Summary
The x2a-convertor migrate command enters an infinite loop during Ansible code generation when it encounters ansible-lint issues it cannot resolve. The LLM agent repeatedly rewrites the same file and re-runs ansible-lint, never succeeding, until it hits the LangGraph recursion limit of 500.
Steps to Reproduce
- Clone the x2ansible chef-examples repo:
git clone https://github.com/x2ansible/chef-examples.git cd chef-examples - Run init and analyze for the nginx-multisite cookbook
- Run the migrate command:
podman run --rm -ti \ -v $(pwd)/:/app/source:Z \ -e LLM_MODEL=anthropic.claude-3-7-sonnet-20250219-v1:0 \ -e AWS_REGION=eu-west-2 \ -e AWS_BEARER_TOKEN_BEDROCK=$AWS_BEARER_TOKEN_BEDROCK \ quay.io/x2ansible/x2a-convertor:latest \ migrate --source-dir /app/source/ --source-technology Chef \ --high-level-migration-plan migration-plan.md \ --module-migration-plan migration-plan-nginx-multisite.md \ "Convert the 'nginx-multisite' module"
Expected Behavior
The migrate agent should detect when it has failed to fix the same ansible-lint issues after a reasonable number of retries (e.g., 3-5 attempts) and either:
- Accept the code with known lint warnings and proceed
- Report the unfixable issues and move on to the next task
- Bail out gracefully with a clear error message
Actual Behavior
The agent gets stuck in a loop on ansible/roles/nginx_multisite/tasks/security.yml:
- Generates/rewrites the file using ansible_write tool
- Runs ansible_lint tool - finds 2 issues
- Rewrites the file to try to fix the issues
- Runs ansible_lint again - still finds 2 issues
- Repeats this cycle hundreds of times
- Eventually hits the LangGraph recursion limit of 500:
Error: Recursion limit of 500 reached without hitting a stop condition.
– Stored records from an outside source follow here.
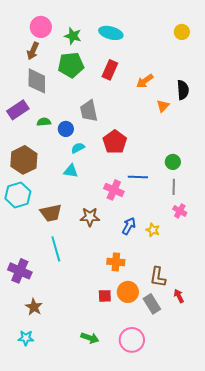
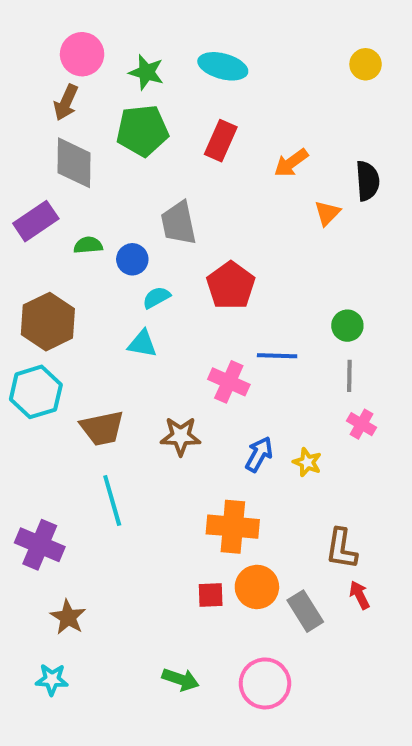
orange cross: (116, 262) -> (233, 527), size x1.4
brown L-shape: (158, 277) -> (341, 549), moved

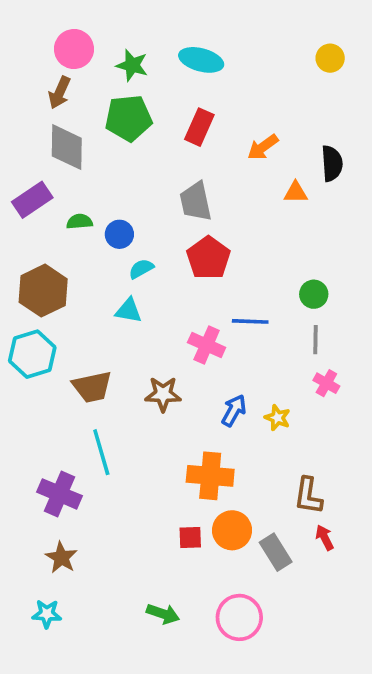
orange triangle: (327, 213) -> (296, 192), turned 45
gray trapezoid: (179, 223) -> (196, 202), moved
purple cross: (40, 545) -> (59, 494), moved

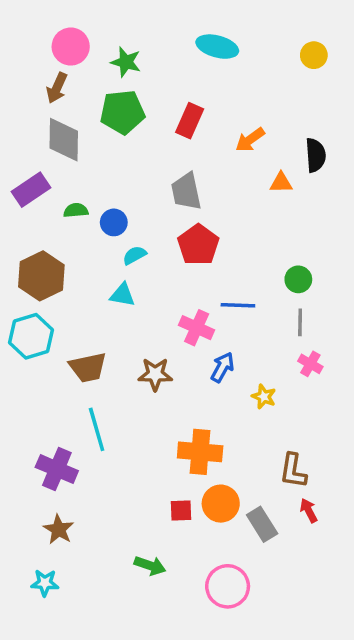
cyan ellipse: (201, 60) -> (217, 47), moved
blue arrow: (234, 410) -> (222, 367), moved
green arrow: (163, 614) -> (150, 566), moved

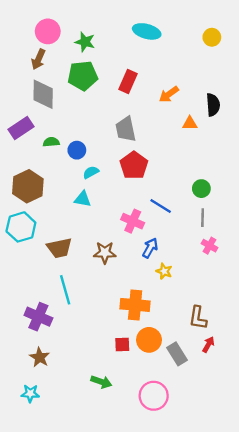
blue line: (238, 305) -> (161, 206), turned 30
yellow star: (264, 397) -> (164, 271), moved
red arrow: (309, 510) -> (208, 345), turned 56

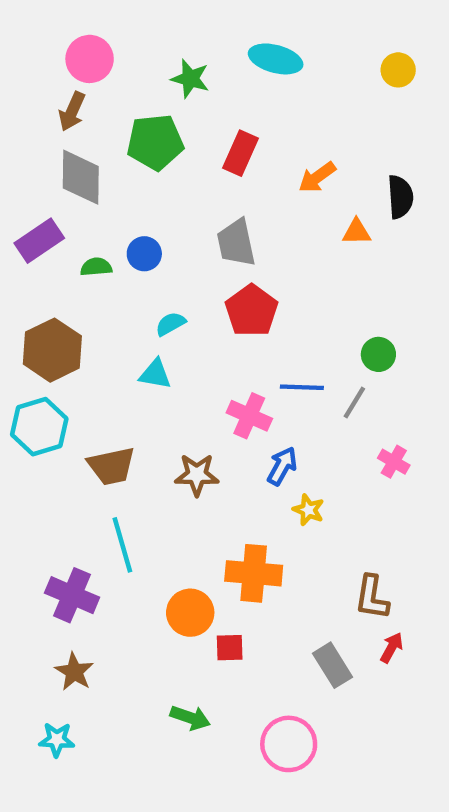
green star: (85, 42) -> (190, 79), moved
blue circle: (77, 150) -> (144, 254), moved
blue line: (161, 206) -> (302, 387), turned -30
gray line: (203, 218) -> (354, 403), moved, turned 30
orange circle: (149, 340) -> (190, 613), moved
For troubleshooting, visit: https://docs.langchain.com/oss/python/langgraph/errors/GRAPH_RECURSION_LIMIT
Additionally, ansible-lint itself is throwing internal errors during each iteration:
ERROR:ansiblelint.skip_utils: Error trying to append skipped rules RuntimeError: Error in matching skip comment to a task
This suggests the lint issue may be caused by an ansible-lint bug with skip comments, making it impossible for the LLM to fix by rewriting the Ansible code.
Impact
- Wasted LLM API credits: Hundreds of Bedrock API calls for the same failing operation
- CI pipeline failure: The Jenkins job fails after running for an extended period
- No usable output: The migration does not complete, so no Ansible code is produced for the module
Environment
- x2a-convertor image: quay.io/x2ansible/x2a-convertor:latest
- LLM Model: anthropic.claude-3-7-sonnet-20250219-v1:0
- Source cookbook: nginx-multisite from https://github.com/x2ansible/chef-examples.git
- Jenkins job: flightpath-x2ansible build #7
Suggested Fix
Add a maximum retry counter for lint-fix cycles in the migrate agent. After N failed attempts to fix the same lint issues on the same file, the agent should move on rather than retrying indefinitely.